[EXERCISE DETAILS] From first line to last, print the records exactly, but leave out the pictures.

MATERIAL FOR THIS EXERCISE section start

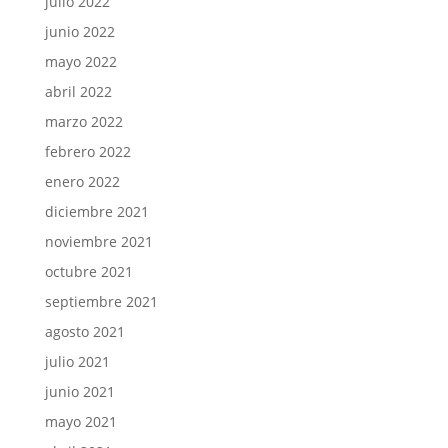
julio 2022
junio 2022
mayo 2022
abril 2022
marzo 2022
febrero 2022
enero 2022
diciembre 2021
noviembre 2021
octubre 2021
septiembre 2021
agosto 2021
julio 2021
junio 2021
mayo 2021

MATERIAL FOR THIS EXERCISE section end

[YOUR SOLUTION]
julio 2022
junio 2022
mayo 2022
abril 2022
marzo 2022
febrero 2022
enero 2022
diciembre 2021
noviembre 2021
octubre 2021
septiembre 2021
agosto 2021
julio 2021
junio 2021
mayo 2021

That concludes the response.